By way of conclusion, here are some odds and ends to 21 Jump Street that I really enjoyed. Hill and Tatum have tremendous chemistry, and Tatum proves he can deftly handle comedy, as when he tries to intimidate one of the drug dealers in the beginning with, “Hey, you want me to beat your dick off?”

As a big fan of the TV series Parks and Recreation (2009-present), I loved seeing Nick Offerman cameo as the deputy police chief who transfers the bumbling idiots to the undercover bureau. His description of the program as a rehashing of the past because the higher ups lack creativity in catching criminals constitutes a witty meta-commentary on the business of filmmaking today, what with the prevalence of sequels and reboots.

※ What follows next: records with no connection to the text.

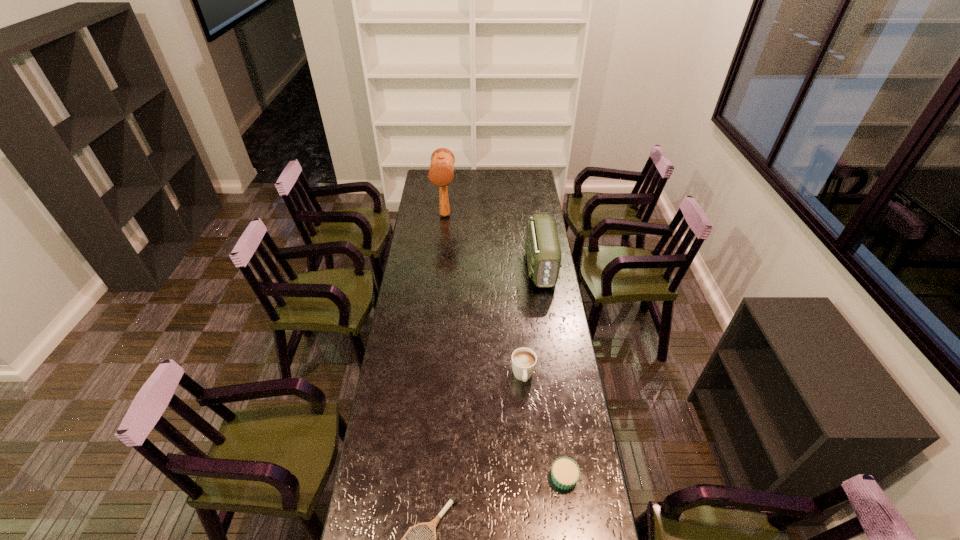 You are a GUI agent. You are given a task and a screenshot of the screen. Output one action in this format:
    pyautogui.click(x=<x>, y=<y>)
    Task: Click on the free location located with the handle on the side of the third nearest object
    The width and height of the screenshot is (960, 540).
    Given the screenshot: What is the action you would take?
    pyautogui.click(x=526, y=409)

Identify the location of free region located on the left of the cupcake. (492, 477).

Identify the location of object at the left edge. (441, 170).

You are a GUI agent. You are given a task and a screenshot of the screen. Output one action in this format:
    pyautogui.click(x=<x>, y=<y>)
    Task: Click on the radio_receiver located at the right edge
    The width and height of the screenshot is (960, 540).
    Given the screenshot: What is the action you would take?
    pyautogui.click(x=542, y=246)

Find the location of a particular element. The width and height of the screenshot is (960, 540). cappuccino situated at the right edge is located at coordinates (524, 360).

Locate an element on the screen. The height and width of the screenshot is (540, 960). cupcake that is at the right edge is located at coordinates (565, 473).

Locate an element on the screen. The width and height of the screenshot is (960, 540). free spot at the far edge of the desktop is located at coordinates (492, 186).

I want to click on free space at the left edge of the desktop, so click(x=412, y=372).

This screenshot has width=960, height=540. Identify the location of free space at the right edge of the desktop. (521, 228).

The image size is (960, 540). Identify the location of vacant area that lies between the cupcake and the mallet. (504, 346). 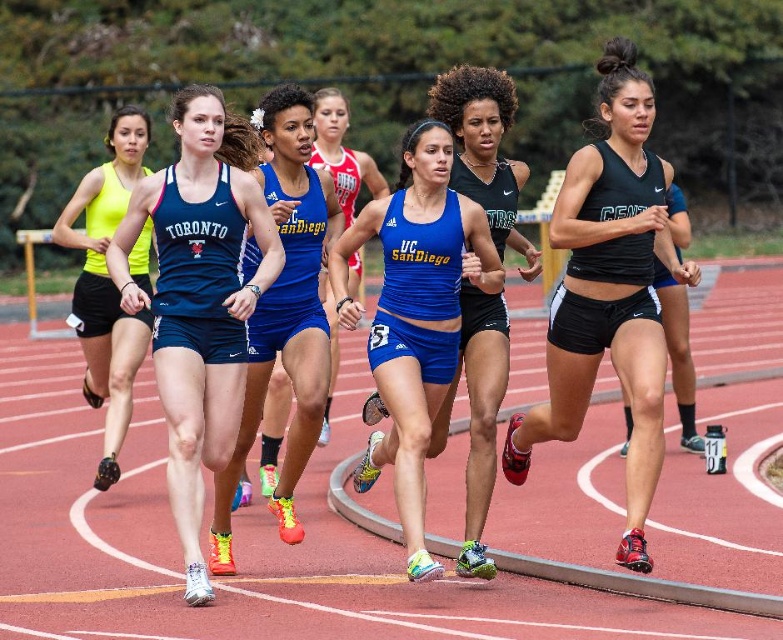 Can you confirm if black matte tank top at center is positioned to the right of blue fabric uniform at center?

Indeed, black matte tank top at center is positioned on the right side of blue fabric uniform at center.

Is point (668, 246) less distant than point (287, 108)?

Yes, it is in front of point (287, 108).

Where is `black matte tank top at center`? Image resolution: width=783 pixels, height=640 pixels. black matte tank top at center is located at coordinates (608, 291).

Measure the distance between point (96, 392) and camera.

The distance of point (96, 392) from camera is 33.70 feet.

Describe the element at coordinates (107, 284) in the screenshot. I see `neon yellow tank top at left` at that location.

Image resolution: width=783 pixels, height=640 pixels. In order to click on neon yellow tank top at left in this screenshot , I will do `click(107, 284)`.

Locate an element on the screen. neon yellow tank top at left is located at coordinates (107, 284).

Looking at this image, can you confirm if red rubber track at center is positioned to the right of matte blue tank top at center?

Correct, you'll find red rubber track at center to the right of matte blue tank top at center.

Is point (381, 605) closer to camera compared to point (172, 100)?

Yes, it is.

This screenshot has width=783, height=640. I want to click on red rubber track at center, so click(244, 541). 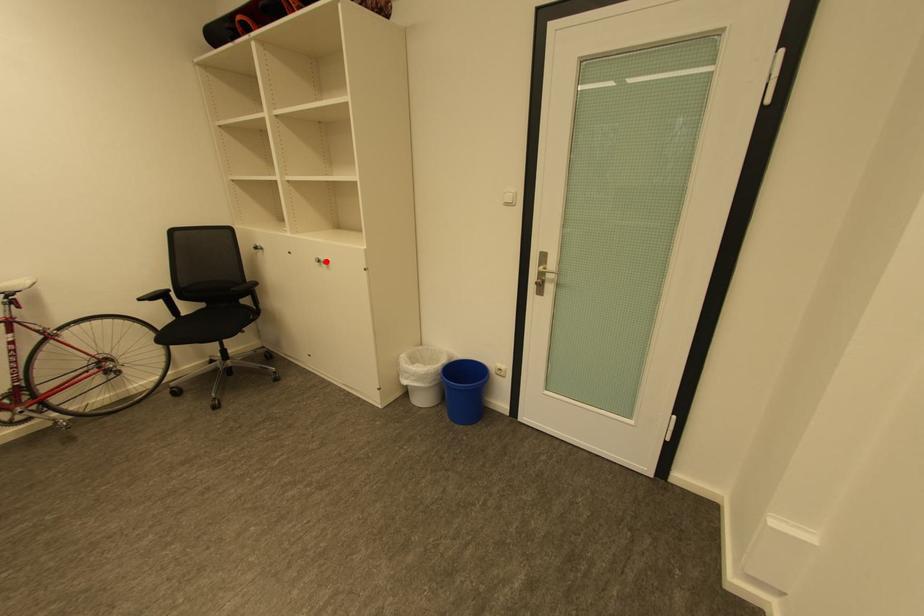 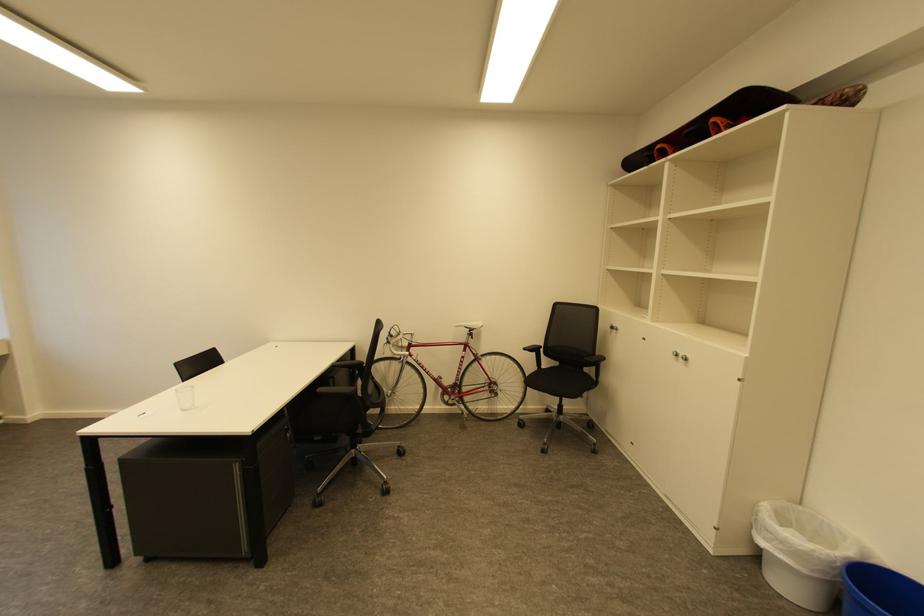 Find the pixel in the second image that matches the highlighted location in the first image.

(684, 355) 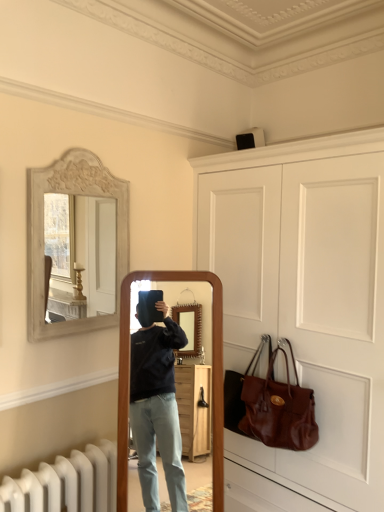 Image resolution: width=384 pixels, height=512 pixels. What are the coordinates of `brown leather handbag at lower right` in the screenshot? It's located at click(x=278, y=408).

Where is `white matte door at upper center`? The width and height of the screenshot is (384, 512). white matte door at upper center is located at coordinates (304, 302).

This screenshot has width=384, height=512. I want to click on white carved wood mirror at upper left, so click(43, 232).

The height and width of the screenshot is (512, 384). I want to click on brown leather handbag at lower right, so click(x=278, y=408).

From a real-world perspective, is brown leather handbag at lower right located beneath white matte door at upper center?

Correct, in the physical world, brown leather handbag at lower right is lower than white matte door at upper center.

Can you tell me how much brown leather handbag at lower right and white matte door at upper center differ in facing direction?

They differ by 0.0032 degrees in their facing directions.

Is white matte door at upper center at the back of brown leather handbag at lower right?

Yes, white matte door at upper center is at the back of brown leather handbag at lower right.

Which object is further away from the camera taking this photo, brown leather handbag at lower right or white matte door at upper center?

brown leather handbag at lower right is behind.

In the scene shown: Is the surface of white matte door at upper center in direct contact with brown leather handbag at lower right?

No.

In terms of size, does white matte door at upper center appear bigger or smaller than brown leather handbag at lower right?

white matte door at upper center is bigger than brown leather handbag at lower right.

This screenshot has width=384, height=512. Find the location of `door on the right of brown leather handbag at lower right`. door on the right of brown leather handbag at lower right is located at coordinates (304, 302).

In terms of width, does white matte door at upper center look wider or thinner when compared to brown leather handbag at lower right?

Considering their sizes, white matte door at upper center looks broader than brown leather handbag at lower right.

Is brown leather handbag at lower right inside the boundaries of white carved wood mirror at upper left, or outside?

brown leather handbag at lower right is outside white carved wood mirror at upper left.

From a real-world perspective, is brown leather handbag at lower right physically located above or below white carved wood mirror at upper left?

From a real-world perspective, brown leather handbag at lower right is physically below white carved wood mirror at upper left.

Considering the relative sizes of brown leather handbag at lower right and white carved wood mirror at upper left in the image provided, is brown leather handbag at lower right bigger than white carved wood mirror at upper left?

Indeed, brown leather handbag at lower right has a larger size compared to white carved wood mirror at upper left.

Does brown leather handbag at lower right turn towards white carved wood mirror at upper left?

No, brown leather handbag at lower right is not facing towards white carved wood mirror at upper left.

Considering the sizes of objects white carved wood mirror at upper left and white matte door at upper center in the image provided, who is smaller, white carved wood mirror at upper left or white matte door at upper center?

white carved wood mirror at upper left is smaller.

In the scene shown: Is white matte door at upper center surrounded by white carved wood mirror at upper left?

No, white matte door at upper center is not inside white carved wood mirror at upper left.

Looking at their sizes, would you say white carved wood mirror at upper left is wider or thinner than white matte door at upper center?

Considering their sizes, white carved wood mirror at upper left looks slimmer than white matte door at upper center.

At what (x,y) coordinates should I click in order to perform the action: click on door on the right of white carved wood mirror at upper left. Please return your answer as a coordinate pair (x, y). The image size is (384, 512). Looking at the image, I should click on (304, 302).

From the image's perspective, does white matte door at upper center appear lower than white carved wood mirror at upper left?

Indeed, from the image's perspective, white matte door at upper center is shown beneath white carved wood mirror at upper left.

Is white matte door at upper center situated inside white carved wood mirror at upper left or outside?

white matte door at upper center exists outside the volume of white carved wood mirror at upper left.

You are a GUI agent. You are given a task and a screenshot of the screen. Output one action in this format:
    pyautogui.click(x=<x>, y=<y>)
    Task: Click on the door on the right of white carved wood mirror at upper left
    
    Given the screenshot: What is the action you would take?
    pyautogui.click(x=304, y=302)

Are white matte door at upper center and white carved wood mirror at upper left beside each other?

No, white matte door at upper center is not touching white carved wood mirror at upper left.

Is white carved wood mirror at upper left positioned with its back to brown leather handbag at lower right?

No, brown leather handbag at lower right is not at the back of white carved wood mirror at upper left.

Is white carved wood mirror at upper left in front of or behind brown leather handbag at lower right in the image?

white carved wood mirror at upper left is in front of brown leather handbag at lower right.

This screenshot has height=512, width=384. In order to click on picture frame that appears above the brown leather handbag at lower right (from a real-world perspective) in this screenshot , I will do `click(43, 232)`.

Can you confirm if white carved wood mirror at upper left is smaller than brown leather handbag at lower right?

Correct, white carved wood mirror at upper left occupies less space than brown leather handbag at lower right.

At what (x,y) coordinates should I click in order to perform the action: click on door in front of the brown leather handbag at lower right. Please return your answer as a coordinate pair (x, y). This screenshot has width=384, height=512. Looking at the image, I should click on (304, 302).

This screenshot has height=512, width=384. What are the coordinates of `door above the brown leather handbag at lower right (from a real-world perspective)` in the screenshot? It's located at (304, 302).

From the image, which object appears to be nearer to white carved wood mirror at upper left, white matte door at upper center or brown leather handbag at lower right?

white matte door at upper center lies closer to white carved wood mirror at upper left than the other object.

Considering their positions, is brown leather handbag at lower right positioned closer to white carved wood mirror at upper left than white matte door at upper center?

Among the two, white matte door at upper center is located nearer to white carved wood mirror at upper left.

From the picture: Based on their spatial positions, is brown leather handbag at lower right or white carved wood mirror at upper left further from white matte door at upper center?

Based on the image, white carved wood mirror at upper left appears to be further to white matte door at upper center.

Looking at the image, which one is located closer to white matte door at upper center, white carved wood mirror at upper left or brown leather handbag at lower right?

Based on the image, brown leather handbag at lower right appears to be nearer to white matte door at upper center.

Looking at the image, which one is located further to brown leather handbag at lower right, white carved wood mirror at upper left or white matte door at upper center?

The object further to brown leather handbag at lower right is white carved wood mirror at upper left.

When comparing their distances from brown leather handbag at lower right, does white matte door at upper center or white carved wood mirror at upper left seem closer?

white matte door at upper center is closer to brown leather handbag at lower right.

Find the location of a particular element. handbag situated between white carved wood mirror at upper left and white matte door at upper center from left to right is located at coordinates (278, 408).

Furthermore, the characterizations of the adults at the school (weirdly named Sagan High… after Carl Sagan?) are clearly meant to make fun of archetypal teachers and principals who are ignorant of their students’ problems. For example, Principal Dadier (Jake Johnson from New Girl) and drama teacher Mr. Gordon (Chris Parnell) regularly say that they should care more about their students than they do. Mr. Walters, the creep that he is, had to have been a douche bag when he was in school because he simply never left. Perhaps the funniest situation arises because Jenko’s science teacher (Ellie Kemper) is overly flirtatious. She is physically conflicted over her desire for Jenko, both making her body available for ogling and saying she just can’t entertain the thought of crossing the line between teacher and student. The good news is that Jenko never takes advantage of her or any other woman who flings herself at him.

On the downside, the filmmakers waste that well-hidden cameo by Johnny Depp. At the end of the film, his Tom Hanson from the original series, along with partner Doug Penhall (Peter DeLuise), appears as an undercover cop who has lived with the drug dealing gang for years, going so far as to get tattoos and wear prosthetic makeup around the clock. When a gunfight breaks out between Schmidt and Jenko and the drug dealers, Hanson and his partner are caught in the cross-hairs and die gruesomely after professing their love for each other. This being a Jonah Hill movie, of course there is bromance. But doing away with these characters in this manner seems insensitive and outlandish. But what really explains this maneuver? Maybe the filmmakers weren’t expecting any fans of the original show to see the movie.